In the first two months of this year, Shanghai's exports to Iraq were nil compared with US$2.08 million for the corresponding period last year, according to statistics from the local customs administration. Fujian Province experienced a year-on-year fall of 32.7 per cent to US$109 million in exports to the Middle East in the first two months of this year. Manufacturers of glass, footwear and apparel in eastern Zhejiang Province have suspended their production lines. Zhao Ying, a researcher with the Institute of Industrial Economy under the Chinese Academy of Social Sciences, warned that China may not have an opportunity to secure contracts related to post-war reconstruction activity in Iraq.
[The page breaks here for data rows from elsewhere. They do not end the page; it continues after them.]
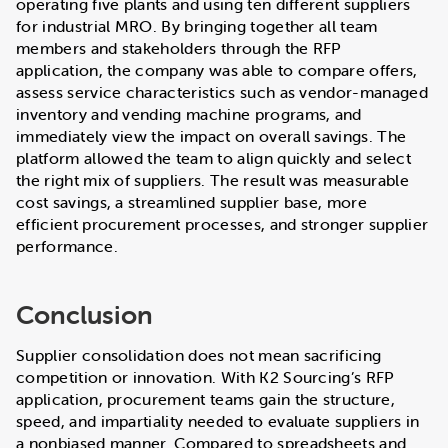
operating five plants and using ten different suppliers
for industrial MRO. By bringing together all team
members and stakeholders through the RFP
application, the company was able to compare offers,
assess service characteristics such as vendor-managed
inventory and vending machine programs, and
immediately view the impact on overall savings. The
platform allowed the team to align quickly and select
the right mix of suppliers. The result was measurable
cost savings, a streamlined supplier base, more
efficient procurement processes, and stronger supplier
performance.
Conclusion
Supplier consolidation does not mean sacrificing
competition or innovation. With K2 Sourcing’s RFP
application, procurement teams gain the structure,
speed, and impartiality needed to evaluate suppliers in
a nonbiased manner. Compared to spreadsheets and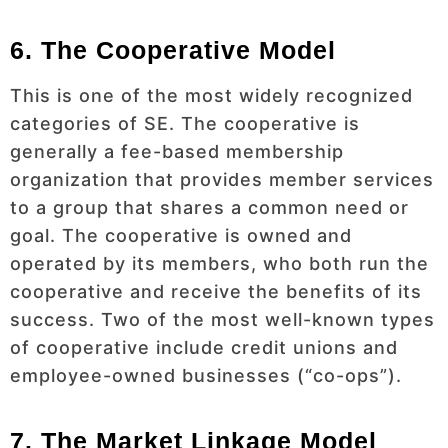
6. The Cooperative Model
This is one of the most widely recognized
categories of SE. The cooperative is
generally a fee-based membership
organization that provides member services
to a group that shares a common need or
goal. The cooperative is owned and
operated by its members, who both run the
cooperative and receive the benefits of its
success. Two of the most well-known types
of cooperative include credit unions and
employee-owned businesses (“co-ops”).
7. The Market Linkage Model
"If a pro-US administration is set up in post-war Iraq, Chinese firms do not face favourable conditions and will most likely be excluded from most of the reconstruction contracts," Zhao said. Even if the United Nations were to play a role in Iraq's reconstruction, it would take concerted efforts by Chinese companies to win some contracts. A decrease of 1 per cent of US GDP would result in a 4.6 per cent reduction of China's gross exports. To offset this, China should adhere to the policy of expanding domestic demand. China's economic growth mainly depends on domestic demand at present. China is therefore more capable of warding off external shocks than some medium and small-sized countries and those whose oil is largely dependent on imports. China needs to accelerate the adjustment of its oil strategy and to promote plural import sources to ensure a stable oil supply. China should enlarge its strategic oil investment in overseas markets to cultivate new energy supply bases. China also needs to speed up the establishment of a nationwide oil reserve system and promote its energy-saving policy. The economic recession in the world's major trade powers and industrialized countries will hinder the economic growth of export-driven economies including China. Last year, the growth of China's exports contributed about 74 per cent of its gross domestic product growth. Roach said Morgan Stanley has lowered China's forecast economic growth rate for this year because of risks from its over-dependence on exports. Foreign trade experts have estimated that China's potential export losses in its foreign trade with the Middle East alone may amount to US$12 billion.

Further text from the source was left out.